En effet, conformément à l'article 533 de « l'Interprétation de la Cour populaire suprême sur l'application du droit de procédure civile de la République populaire de Chine (2015) », si, pour le même litige, une partie dépose une une action en justice auprès d'un tribunal étranger tandis que l'autre partie intente une action en justice auprès d'un tribunal chinois et qu'une partie demande au tribunal chinois de reconnaître et d'exécuter le jugement rendu par le tribunal étranger dans la même affaire après que le tribunal chinois a rendu un jugement, les Chinois Le tribunal se prononce contre la reconnaissance et l'exécution du jugement étranger.

Le juge de l’OSCJ a vérifié les dispositions susmentionnées du droit chinois et a estimé que « le droit chinois applicable en matière de preuve peut expressément
interdire l’exécution d’un jugement étranger lorsque le tribunal chinois a
déjà statué entre les parties », et le juge a ajouté : « de plus, indépendamment de la loi de blocage, le demandeur n'a pas été en mesure de prouver qu'il s'agissait d'un cas où un tribunal de la République populaire de Chine aurait exécuté un jugement civil d'un tribunal canadien » . 

Le juge a souligné que « le bien-fondé du jugement de Qingdao ne serait pas contesté devant ce tribunal », et que « ce n’était pas l’injustice potentielle sur le bien-fondé de l’action étrangère qui était en cause ».

Le juge a estimé que les enjeux actuels étaient les suivants :

1. Dans l’affaire Qingdao, le tribunal populaire intermédiaire de Qingdao n’a pas permis à F&F de défendre les questions soulevées dans l’affaire canadienne des obligations fiduciaires, telles que le manquement à l’obligation fiduciaire, et a uniquement autorisé la confirmation des montants des factures impayés. 

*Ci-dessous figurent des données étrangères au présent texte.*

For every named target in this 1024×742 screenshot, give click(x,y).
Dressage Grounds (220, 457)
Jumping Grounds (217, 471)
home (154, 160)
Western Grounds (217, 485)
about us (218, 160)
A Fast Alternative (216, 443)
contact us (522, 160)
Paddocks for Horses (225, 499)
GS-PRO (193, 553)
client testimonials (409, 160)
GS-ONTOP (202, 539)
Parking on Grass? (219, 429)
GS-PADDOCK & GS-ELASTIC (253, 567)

2. Les questions en litige concernaient les moyens de défense fondés sur la justice naturelle et l'ordre public, ainsi que la possibilité qu'un nouveau moyen de défense s'applique lorsque les procédures d'un tribunal étranger et le système de droit étranger sont si différents du droit canadien qu'ils créent une course au jugement ou un résultat global qui pourrait paraître intolérablement injuste.

3. Le jugement dans l'affaire canadienne des obligations fiduciaires semble être exécutoire en Chine « en vertu de la loi et d'un manque historique de courtoisie bilatérale ».

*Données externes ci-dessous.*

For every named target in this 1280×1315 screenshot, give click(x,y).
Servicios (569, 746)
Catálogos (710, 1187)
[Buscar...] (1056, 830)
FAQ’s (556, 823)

Le juge a déclaré que les enjeux tournaient autour de l'injustice potentielle du processus chinois et de l'évaluation des lois chinoises par rapport aux conceptions canadiennes de la moralité commerciale et de la justice dans le commerce international.

À la lumière de ce qui précède, le juge a estimé que cette affaire nécessitait une évaluation complète des faits et des circonstances. 

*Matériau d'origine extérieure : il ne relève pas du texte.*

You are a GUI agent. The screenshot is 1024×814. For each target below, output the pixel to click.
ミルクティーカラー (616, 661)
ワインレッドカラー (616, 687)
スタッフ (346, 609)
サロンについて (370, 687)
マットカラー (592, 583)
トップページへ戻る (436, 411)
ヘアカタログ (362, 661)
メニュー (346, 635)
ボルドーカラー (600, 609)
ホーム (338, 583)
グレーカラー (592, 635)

Pour cette raison, le juge a rejeté la requête en jugement sommaire dans cette affaire.

IV. Nos commentaires

Les procédures parallèles ne sont pas rares dans le domaine de la reconnaissance et de l’exécution des jugements étrangers.

Il est intéressant d’observer comment les tribunaux chinois et canadiens ont traité des procédures parallèles et comment le phénomène de « course au jugement », comme l’a souligné le juge canadien, peut affecter les parties impliquées.

La soi-disant « loi de blocage », qui fait partie des préoccupations du juge canadien, n’a rien de nouveau. Il est vrai, comme l’a souligné le juge canadien, que « la loi chinoise pourrait explicitement empêcher l’exécution d’un jugement étranger si le tribunal chinois se prononçait sur la question ». 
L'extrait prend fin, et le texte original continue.